** YOUR GOAL **
Return the lines below that contain "Kaugummientferner".

** EXTRACTED DATA **
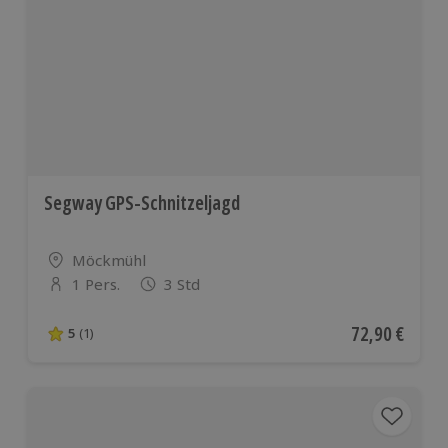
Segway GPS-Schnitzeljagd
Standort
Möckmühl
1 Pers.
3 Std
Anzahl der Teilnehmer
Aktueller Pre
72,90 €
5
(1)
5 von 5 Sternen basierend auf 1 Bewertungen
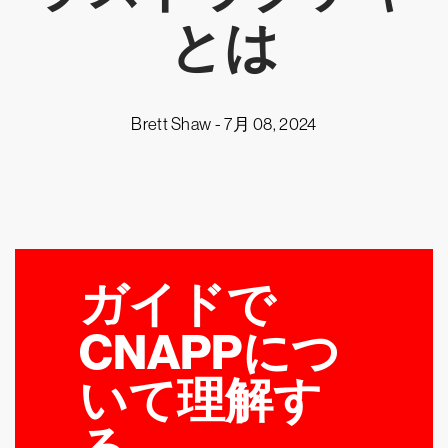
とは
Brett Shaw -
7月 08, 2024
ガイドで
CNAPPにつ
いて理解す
--
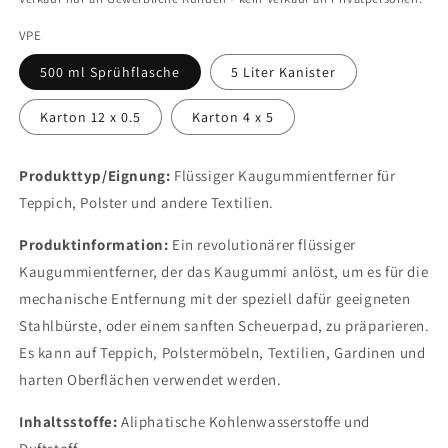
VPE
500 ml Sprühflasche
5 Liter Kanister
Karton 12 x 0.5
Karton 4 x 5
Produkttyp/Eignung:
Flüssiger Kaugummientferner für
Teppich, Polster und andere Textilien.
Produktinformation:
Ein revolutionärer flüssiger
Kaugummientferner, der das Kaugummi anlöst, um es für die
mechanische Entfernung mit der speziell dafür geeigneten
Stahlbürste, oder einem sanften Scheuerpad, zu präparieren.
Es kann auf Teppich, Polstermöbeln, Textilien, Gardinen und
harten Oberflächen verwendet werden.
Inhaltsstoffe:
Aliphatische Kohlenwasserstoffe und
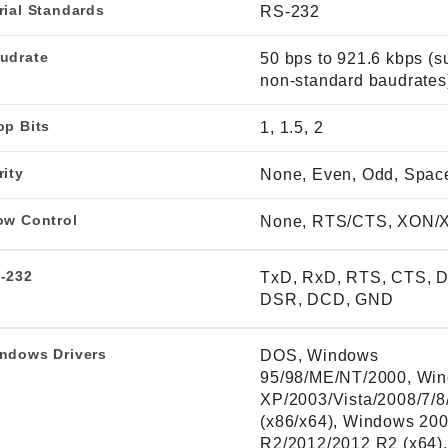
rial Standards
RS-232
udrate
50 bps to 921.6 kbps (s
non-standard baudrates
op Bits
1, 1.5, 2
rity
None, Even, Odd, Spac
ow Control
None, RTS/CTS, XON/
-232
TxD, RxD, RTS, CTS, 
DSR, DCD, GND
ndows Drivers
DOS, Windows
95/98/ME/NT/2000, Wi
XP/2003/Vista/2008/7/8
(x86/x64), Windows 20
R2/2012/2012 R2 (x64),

** ANSWER SECTION **
Flüssiger Kaugummientferner für
Kaugummientferner, der das Kaugummi anlöst, um es für die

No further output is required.